WHAT YOU HAVE TO DO. Leave every picture out, and print the full listing again exactly.

SOURCE MATERIAL.
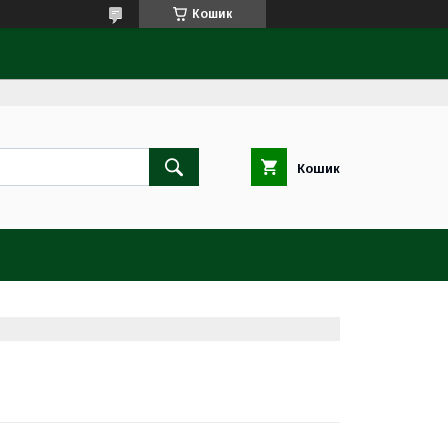
Кошик
Кошик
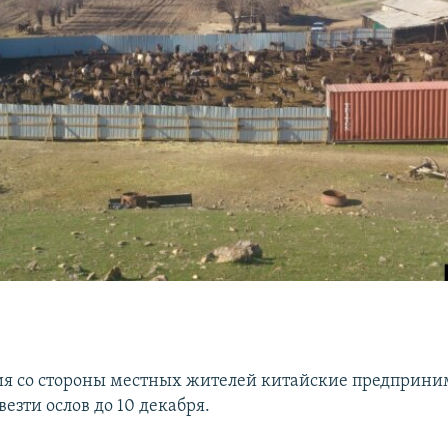
ия со стороны местных жителей китайские предприни
езти ослов до 10 декабря.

SOLUTION.
Кошик
Кошик
ия со стороны местных жителей китайские предприни
езти ослов до 10 декабря.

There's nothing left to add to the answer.